SIFF Review: ‘A Dragon Arrives!’

Of all the films I saw at the 2017 Seattle International Film Festival, A Dragon Arrives! is the most haunting and question-raising.  The film takes place in Iran of the ‘60s during the time of the Shah.  The setting is an isolated arid region by the sea near a small village.  A man is found hanged and pronounced a suicide by the first policeman on the scene.  Another policeman is sent to investigate and realizes, by forensic evidence even I identified, that the man has been murdered.  The body is in an ark-like derelict ship next to what the villagers consider a haunted cemetery.  He decides, against the villagers’ warnings, to stay in the boat overnight deciphering diary entries written on the vessel’s walls.
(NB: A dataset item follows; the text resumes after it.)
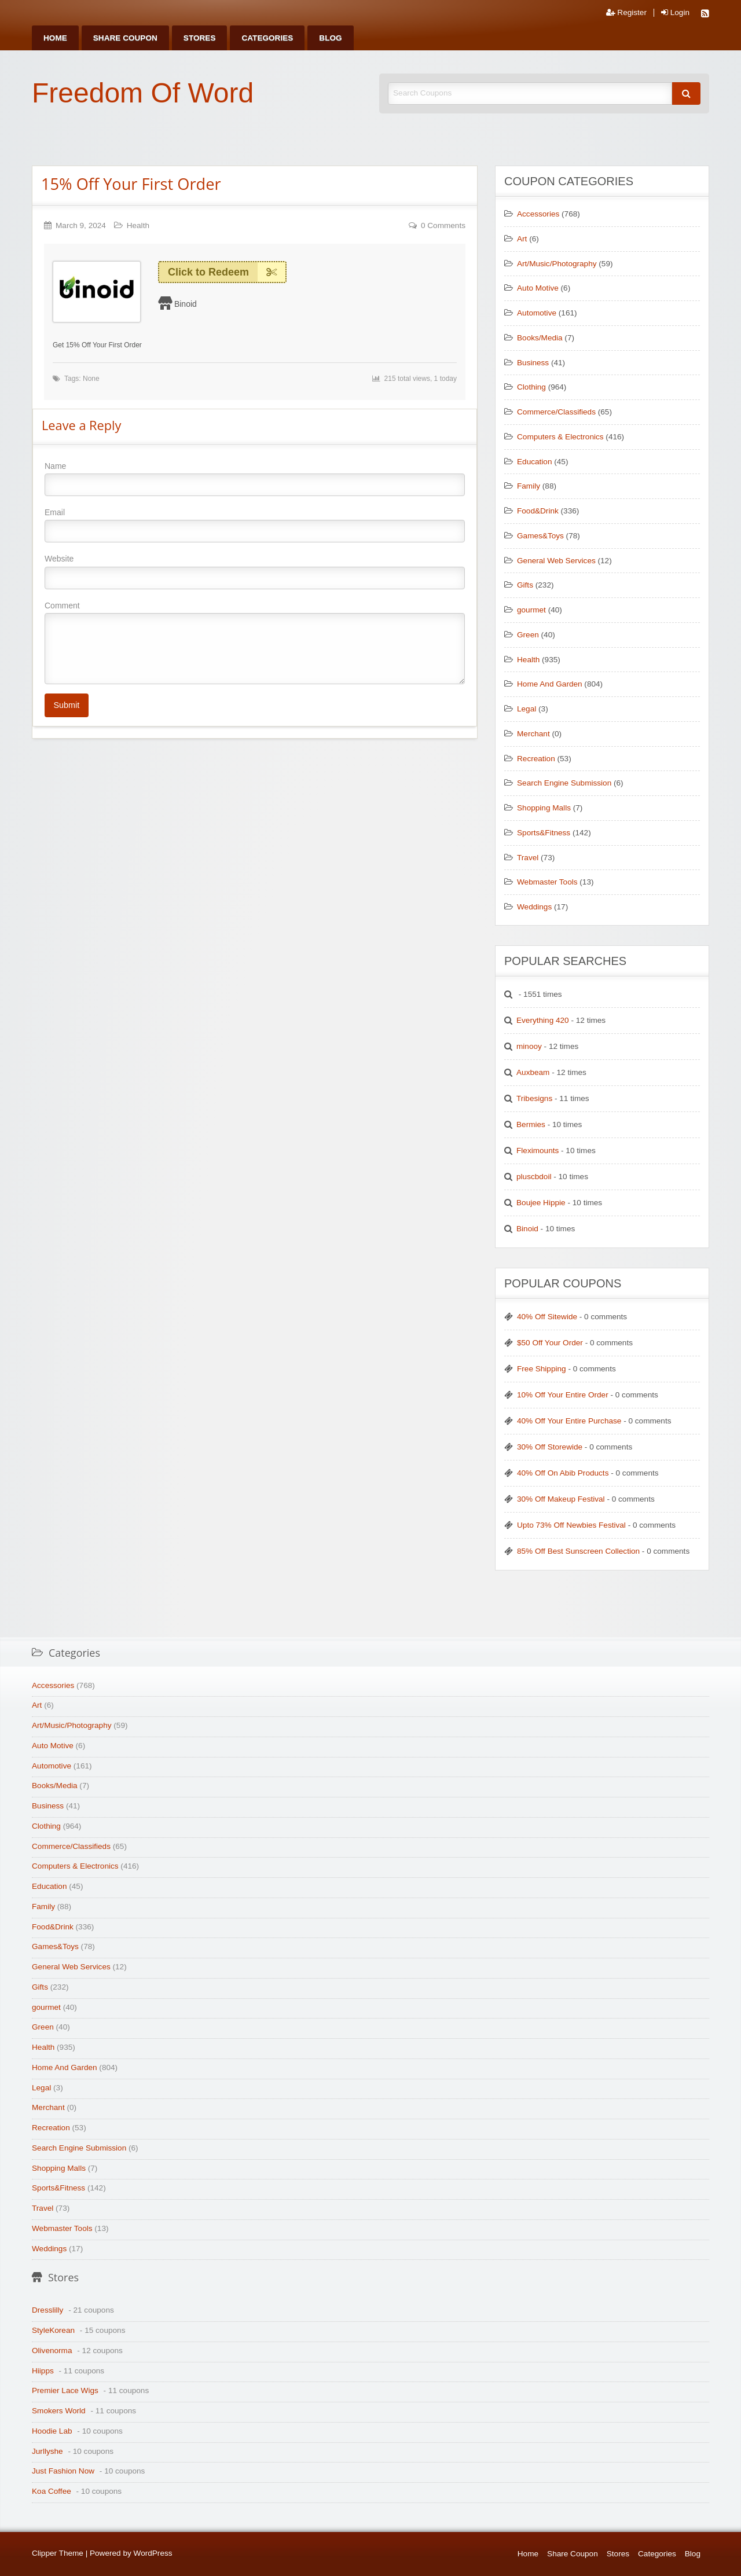 The height and width of the screenshot is (2576, 741). I want to click on Premier Lace Wigs, so click(65, 2390).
In the middle of the night he experiences something terrifying.  Later he recruits some film-making friends to investigate the strange phenomenon.  The incomplete result of this film is discovered present-day and comes into the hands of this film’s director Mani Haghigi, adding verisimilitude to the story.  What unfolds is a combination ghost story, fairy tale (behold the dragon!), spy/police story, murder mystery, allegorical allusions, and ultimately, underlying it all, almost surely a commentary on the country’s society and politics.
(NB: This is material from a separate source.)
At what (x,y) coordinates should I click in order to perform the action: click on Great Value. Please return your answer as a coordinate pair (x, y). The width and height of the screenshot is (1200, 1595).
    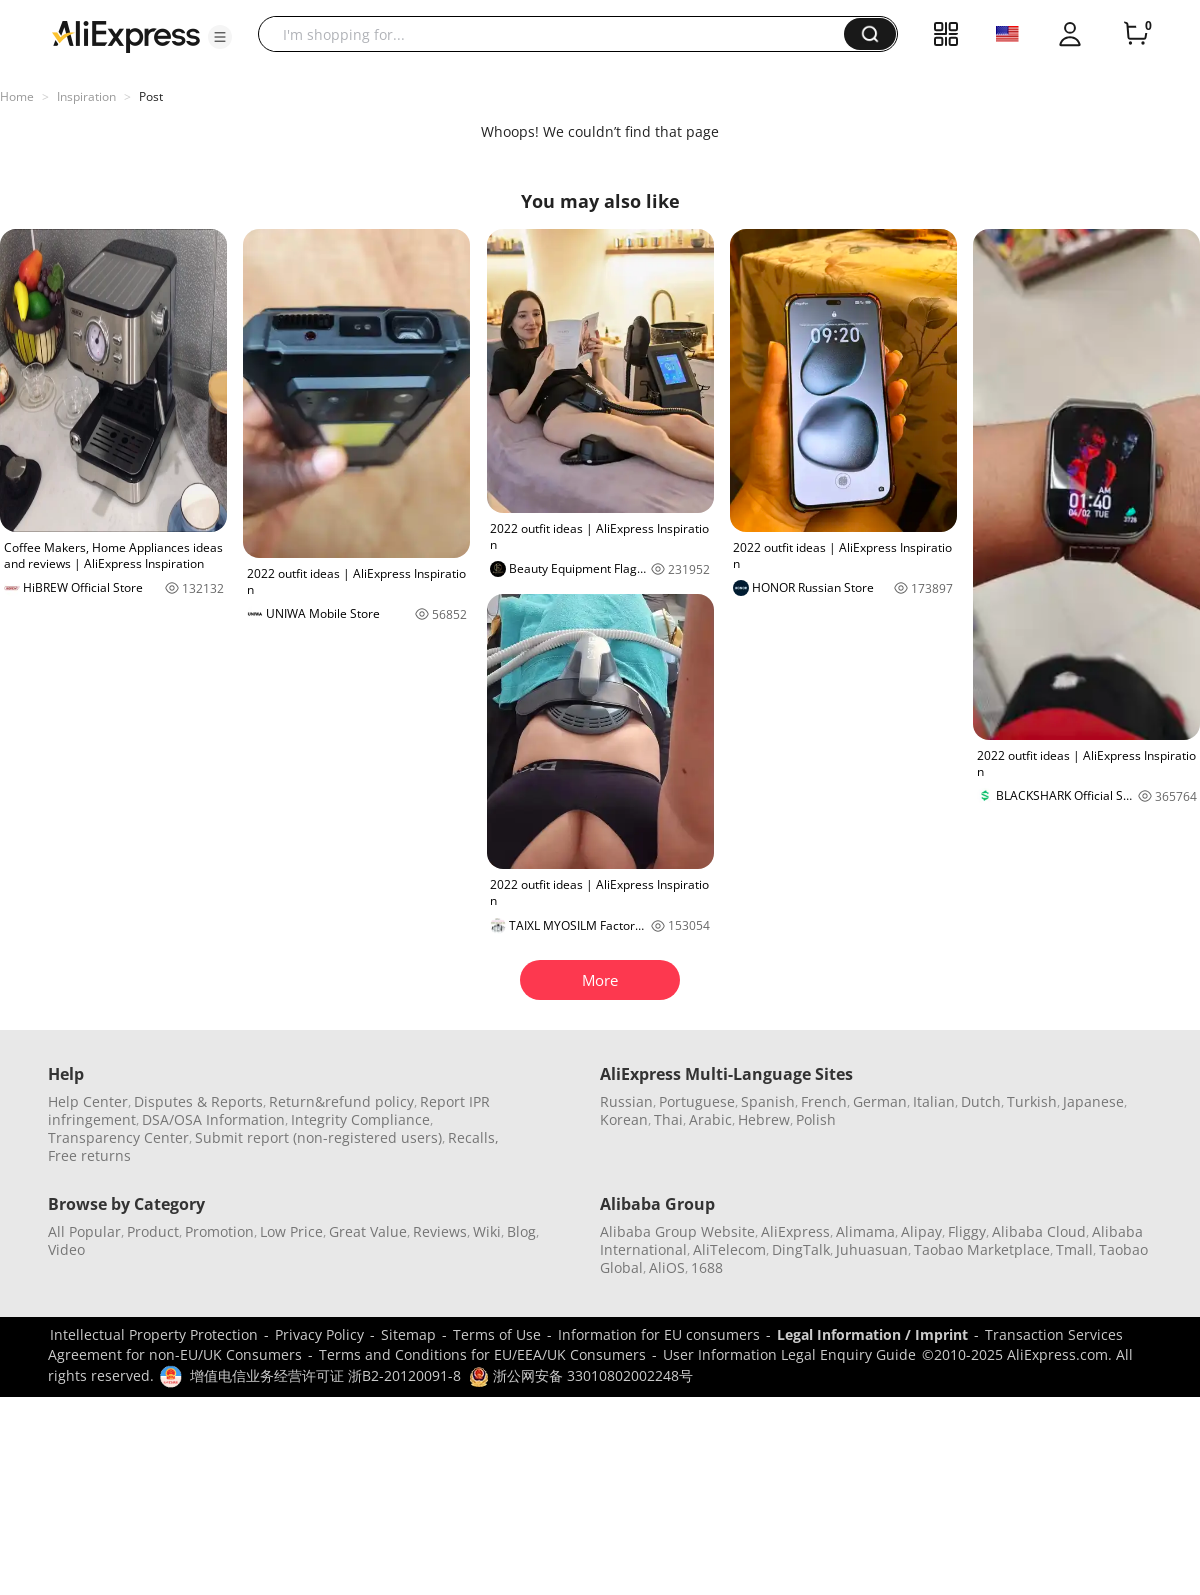     Looking at the image, I should click on (368, 1231).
I really enjoyed this film, but had to admit I did not have the cultural or historical keys to unlock underlying meanings.  The Iranians’ literary history goes back several thousands of years.  Allegory, allusions, illusions, and symbology all play an important role in Iranian story-telling.  In the film, there was a theater scene that made no sense to me, a bloody ritual, a ghost camel, a symbology of the number 5, and especially the dragon itself, all meant to say something.  It was also hard to understand the actions of the Shah’s secret (?) police.  Understandably, an Iranian would be much more equipped to decipher the inner meanings of the film.

Nevertheless, A Dragon Arrives! is a fine piece of storytelling that kept me on the edge of my seat throughout, and I enjoyed my attempt to interpret the movie.  The movie would well suit a film discussion group.